Where does the uric acid come from? Look at the description of the character in the Charles Dickens’ novel. High meat intake, especially the “sweetbreads” (kidney, liver, brains, and other internal organs), seafood (both crustaceans as well as fish), and high-fructose products contribute to the increase in uric acid. (Interestingly, high protein vegetable sources do not cause an elevation of uric acid.)
Large alcohol intake decreases the kidney’s ability to excrete the uric acid and causes dehydration, increasing the concentration of the uric acid in the blood and the joints.
As in our Dickens’ character, gout occurs more frequently in those who are overweight, have high blood pressure, and increased insulin resistance (known as metabolic syndrome and the major cause of Type II diabetes.)
To be sure, not every case of gout occurs in an obese, gluttonous consumer of alcohol (since 60% of the problem is a genetic dysfunction). In addition, the medical management of gout involves the judicious use of several kinds of medications to manage the acute flair-up and the long-term control of the level of uric acid.

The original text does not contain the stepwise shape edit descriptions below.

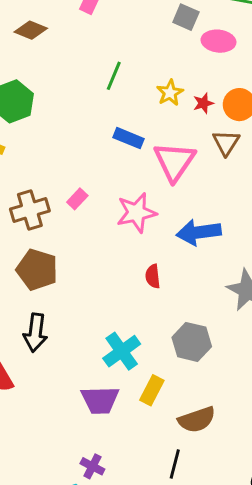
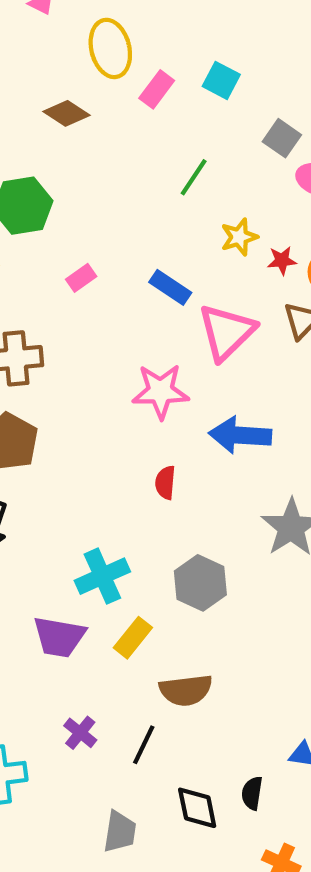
green line: (114, 76) -> (194, 177), moved
pink rectangle: (77, 199) -> (81, 278), moved
purple cross: (92, 466) -> (80, 733), moved

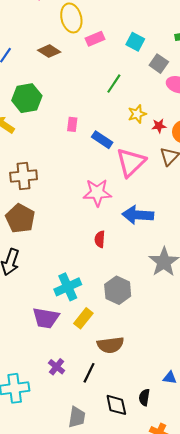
cyan square: (221, 80) -> (135, 42), moved
pink rectangle: (157, 89) -> (95, 39), turned 30
pink rectangle: (81, 278) -> (72, 124), moved, turned -48

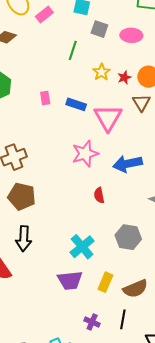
gray square: (159, 64) -> (99, 29), moved
yellow rectangle: (83, 318) -> (105, 282), moved

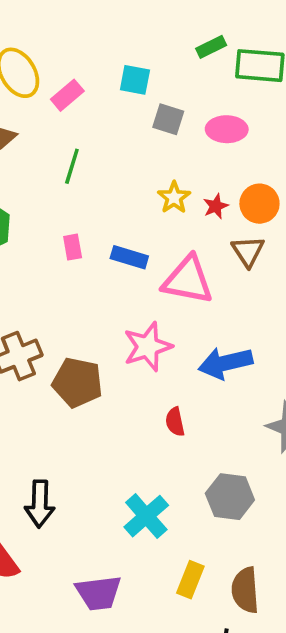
green line: (73, 50) -> (72, 166), moved
pink triangle: (108, 118) -> (188, 280), turned -48
brown pentagon: (22, 196) -> (77, 382), moved
purple trapezoid: (70, 280) -> (99, 593), moved
brown semicircle: (135, 289) -> (245, 590), turned 110

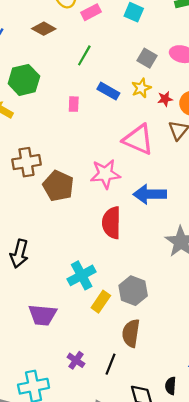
gray square: (168, 119) -> (147, 58), moved
blue rectangle: (129, 257) -> (108, 91), moved
red semicircle: (175, 422) -> (112, 223), size x1.8
gray hexagon: (230, 497) -> (133, 291), moved
yellow rectangle: (190, 580) -> (101, 302), moved

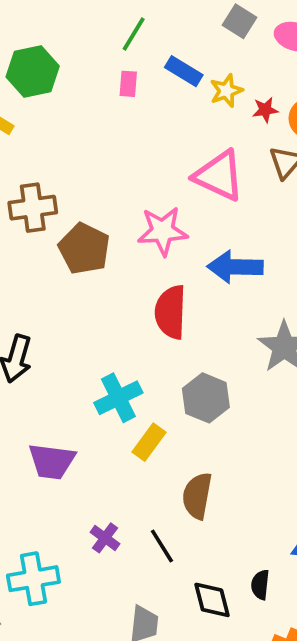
gray square: (147, 58) -> (239, 21), moved
blue rectangle: (108, 91) -> (184, 71), moved
pink rectangle: (74, 104) -> (128, 84), moved
gray hexagon: (133, 291) -> (206, 398), moved
black line: (111, 364) -> (162, 546), turned -55

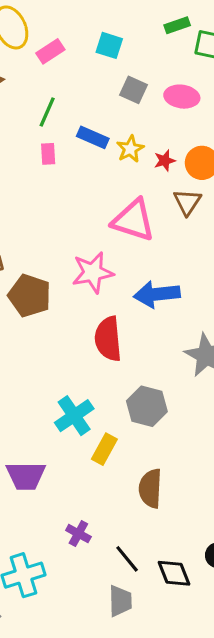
black line: (162, 546) -> (127, 559), moved

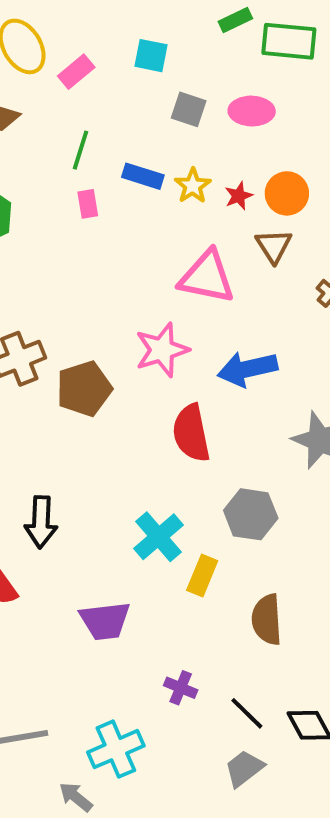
brown pentagon: (30, 296) -> (84, 389), turned -30
gray trapezoid: (120, 601) -> (244, 768), turned -120

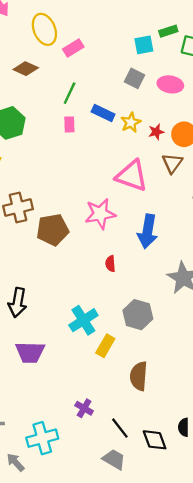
cyan square: (151, 56) -> (144, 45), moved, turned -30
blue arrow: (248, 369) -> (148, 231), turned -76
red semicircle: (191, 433) -> (110, 264), size x0.5
purple trapezoid: (105, 621) -> (30, 352), moved
gray trapezoid: (244, 768) -> (114, 459), turned 60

However, the major lifestyle interventions recommended to decrease uric acid levels and decrease the frequency of gout attacks include discontinuing the use of meat (including poultry) and sweetbreads, seafood, and alcohol, increasing the use of Vitamin C foods, and avoiding obesity.
Are you getting the Dickens’ picture? Living the lifestyle of a pauper – a lacto-vegetarian diet low in rich foods and high in Vitamin C, sufficient exercise to maintain ideal body weight, and avoidance of alcohol – will help to control “the rich man’s disease” in those whose genetics predispose them to the gout.